Every elementary school civics discussion has pushed the truism of “freedom for” rather than “freedom from.” Calvinists should feel at home in such discussions. And given our less-than-rosy understanding of human nature, we worry, “Can people–will people–use their freedom rightly?” Does liberalism have a misplaced hope and trust in human capabilities? Many have said so.
Moreover, the individualism that goes hand in hand with freedom might give Christians pause. Many have argued that Christianity is the impetus for the valuing of and respect for individuals, the seed that birthed human rights, the story that bestowed divine fingerprints and heavenly love on all human flesh. Still, the Bible is a story about church, tribe, a people, a great multitude that no one could number, where individual stories flow into a greater story, where we are supporting actors not stars.
In all of these ways, we might say God is not liberal. Or at least, Christians are wary of being too liberal.
Or maybe this?
Yet, for me at least, we still have not quite gotten to the nub of it.
To be liberal is to have vast vistas, an openness, an airiness. In this there is inclusion, grandeur, and expansiveness. But with that also comes something deracinated, ethereal. There is difficulty with the particular, the local, the concrete, those things that don’t seem to melt in the melting pot. I think of John Lennon’s paean to peace, Imagine. While many say it is inspiring, I find it blank and bland.
Among those things that have not melted well in the melting pot are Jews and Jesus. Sympathetic liberals might say Jews and Jesus are among the best in the genre of mythos, humanizing folkways. The less obliging might call them vexing leftovers of superstition and ignorance.
I came across this, “The incarnation means that the word ‘God’ can no longer be equated with the essence of reason or life or power. God is not what we think he might be or should be. He is the God who wills to exist in his revelation to human beings, Jesus Christ.” (It was attributed to Karl Barth, but it was on Facebook so it might deutero-Barth, pseudo-Barth, or Ruskybot-Barth).
Liberalism is more comfortable equating god with reason or being or essence or life force.

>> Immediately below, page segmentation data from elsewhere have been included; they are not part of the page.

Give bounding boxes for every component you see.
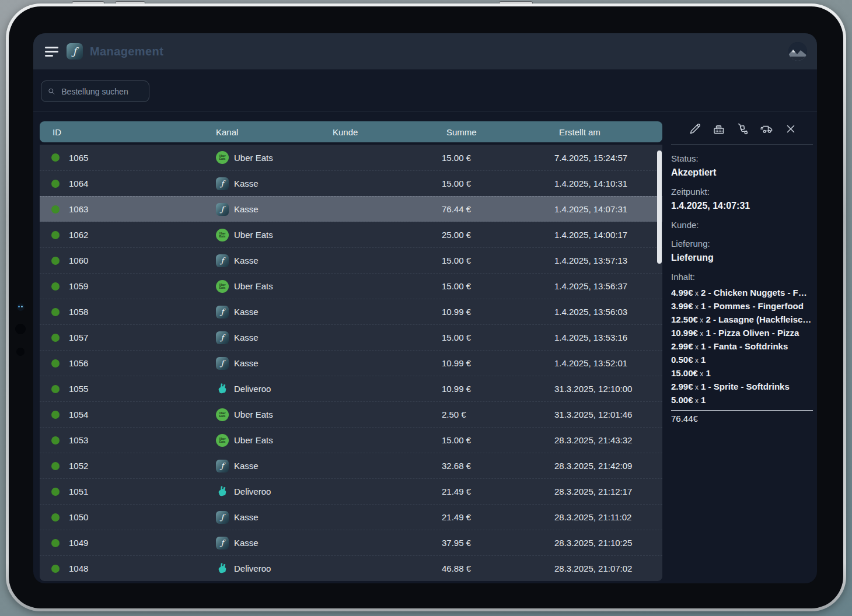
order-channel: UberEats Uber Eats	[216, 229, 333, 242]
order-sum: 76.44 €	[442, 204, 554, 214]
table-row[interactable]: 1055 Deliveroo 10.99 € 31.3.2025, 12:10:…	[40, 376, 662, 401]
order-sum: 15.00 €	[442, 332, 554, 342]
table-row[interactable]: 1059 UberEats Uber Eats 15.00 € 1.4.2025…	[40, 273, 662, 299]
uber-eats-icon: UberEats	[216, 408, 229, 421]
status-dot	[51, 436, 60, 444]
order-id: 1060	[69, 256, 216, 265]
table-row[interactable]: 1062 UberEats Uber Eats 25.00 € 1.4.2025…	[40, 222, 662, 247]
time-label: Zeitpunkt:	[671, 187, 813, 197]
table-row[interactable]: 1054 UberEats Uber Eats 2.50 € 31.3.2025…	[40, 401, 662, 427]
kasse-icon: ƒ	[216, 331, 229, 344]
deliveroo-icon	[216, 485, 229, 498]
order-channel: ƒ Kasse	[216, 331, 333, 344]
order-channel: UberEats Uber Eats	[216, 434, 333, 447]
front-camera-icon	[17, 303, 25, 311]
order-sum: 15.00 €	[442, 281, 554, 291]
page-title: Management	[90, 33, 163, 69]
order-channel: Deliveroo	[216, 485, 333, 498]
avatar[interactable]	[788, 42, 807, 61]
order-id: 1052	[69, 461, 216, 471]
close-icon[interactable]	[784, 122, 798, 136]
order-item: 10.99€ x 1 - Pizza Oliven - Pizza	[671, 327, 813, 340]
order-channel: UberEats Uber Eats	[216, 408, 333, 421]
order-created: 1.4.2025, 14:10:31	[554, 178, 662, 188]
channel-label: Uber Eats	[234, 230, 273, 240]
delivery-value: Lieferung	[671, 253, 813, 263]
search-input[interactable]	[60, 86, 143, 97]
table-row[interactable]: 1052 ƒ Kasse 32.68 € 28.3.2025, 21:42:09	[40, 453, 662, 478]
scrollbar-thumb[interactable]	[657, 150, 662, 264]
status-dot	[51, 308, 60, 316]
column-header-id: ID	[53, 127, 216, 137]
order-sum: 46.88 €	[442, 564, 554, 573]
cash-register-icon[interactable]	[712, 122, 726, 136]
table-row[interactable]: 1051 Deliveroo 21.49 € 28.3.2025, 21:12:…	[40, 478, 662, 504]
order-id: 1054	[69, 410, 216, 419]
order-sum: 10.99 €	[442, 307, 554, 317]
time-value: 1.4.2025, 14:07:31	[671, 201, 813, 211]
kasse-icon: ƒ	[216, 511, 229, 524]
status-dot	[51, 539, 60, 547]
channel-label: Kasse	[234, 358, 259, 368]
search-box	[41, 80, 149, 102]
edit-icon[interactable]	[688, 122, 702, 136]
order-id: 1062	[69, 230, 216, 240]
channel-label: Kasse	[234, 178, 259, 188]
order-channel: ƒ Kasse	[216, 511, 333, 524]
order-items-list: 4.99€ x 2 - Chicken Nuggets - F… 3.99€ x…	[671, 286, 813, 407]
order-sum: 2.50 €	[442, 410, 554, 419]
order-created: 28.3.2025, 21:42:09	[554, 461, 662, 471]
table-row[interactable]: 1056 ƒ Kasse 10.99 € 1.4.2025, 13:52:01	[40, 350, 662, 376]
channel-label: Kasse	[234, 256, 259, 265]
table-row[interactable]: 1057 ƒ Kasse 15.00 € 1.4.2025, 13:53:16	[40, 324, 662, 350]
uber-eats-icon: UberEats	[216, 434, 229, 447]
table-row[interactable]: 1064 ƒ Kasse 15.00 € 1.4.2025, 14:10:31	[40, 170, 662, 196]
order-id: 1064	[69, 178, 216, 188]
uber-eats-icon: UberEats	[216, 151, 229, 164]
order-item: 15.00€ x 1	[671, 367, 813, 380]
delivery-truck-icon[interactable]	[760, 122, 774, 136]
order-item: 2.99€ x 1 - Sprite - Softdrinks	[671, 380, 813, 394]
status-dot	[51, 153, 60, 162]
order-sum: 37.95 €	[442, 538, 554, 548]
status-dot	[51, 231, 60, 239]
hamburger-menu-icon[interactable]	[45, 47, 59, 57]
order-sum: 15.00 €	[442, 153, 554, 163]
divider	[33, 111, 817, 111]
order-id: 1058	[69, 307, 216, 317]
status-label: Status:	[671, 153, 813, 163]
order-id: 1057	[69, 332, 216, 342]
order-item: 5.00€ x 1	[671, 394, 813, 407]
divider	[671, 144, 813, 145]
table-row[interactable]: 1053 UberEats Uber Eats 15.00 € 28.3.202…	[40, 427, 662, 453]
column-header-kunde: Kunde	[333, 127, 442, 137]
channel-label: Deliveroo	[234, 487, 271, 496]
search-icon	[47, 86, 55, 96]
order-sum: 15.00 €	[442, 435, 554, 445]
table-row[interactable]: 1049 ƒ Kasse 37.95 € 28.3.2025, 21:10:25	[40, 530, 662, 555]
table-row[interactable]: 1063 ƒ Kasse 76.44 € 1.4.2025, 14:07:31	[40, 196, 662, 222]
order-id: 1053	[69, 435, 216, 445]
channel-label: Uber Eats	[234, 153, 273, 163]
order-created: 1.4.2025, 13:53:16	[554, 332, 662, 342]
table-row[interactable]: 1058 ƒ Kasse 10.99 € 1.4.2025, 13:56:03	[40, 299, 662, 324]
table-row[interactable]: 1050 ƒ Kasse 21.49 € 28.3.2025, 21:11:02	[40, 504, 662, 530]
camera-lens	[16, 348, 25, 356]
order-item: 0.50€ x 1	[671, 354, 813, 367]
detail-toolbar	[671, 118, 813, 144]
table-row[interactable]: 1048 Deliveroo 46.88 € 28.3.2025, 21:07:…	[40, 555, 662, 581]
deliveroo-icon	[216, 383, 229, 396]
table-row[interactable]: 1065 UberEats Uber Eats 15.00 € 7.4.2025…	[40, 145, 662, 170]
status-dot	[51, 411, 60, 419]
table-row[interactable]: 1060 ƒ Kasse 15.00 € 1.4.2025, 13:57:13	[40, 247, 662, 273]
handtruck-icon[interactable]	[736, 122, 750, 136]
column-header-erstellt: Erstellt am	[559, 127, 662, 137]
channel-label: Deliveroo	[234, 384, 271, 394]
order-channel: ƒ Kasse	[216, 306, 333, 318]
order-channel: ƒ Kasse	[216, 460, 333, 473]
order-created: 28.3.2025, 21:10:25	[554, 538, 662, 548]
uber-eats-icon: UberEats	[216, 229, 229, 242]
order-created: 1.4.2025, 13:56:03	[554, 307, 662, 317]
status-dot	[51, 180, 60, 188]
content-label: Inhalt:	[671, 272, 813, 282]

Meanwhile, a God with an inexplicable crush on an obscure Semitic tribe, a God who took flesh, died a criminal and rose to new life, a God who is three yet one, and one yet three–all this is difficult to fit in the vast airiness of being liberal. Such a God appears so small, odd, and parochial. So unable to address the human condition, to be universal.
Yet as Christians, we claim that in these peculiarities there is freedom, inexpressible vastness, the source, the destination, and the hope of the universe.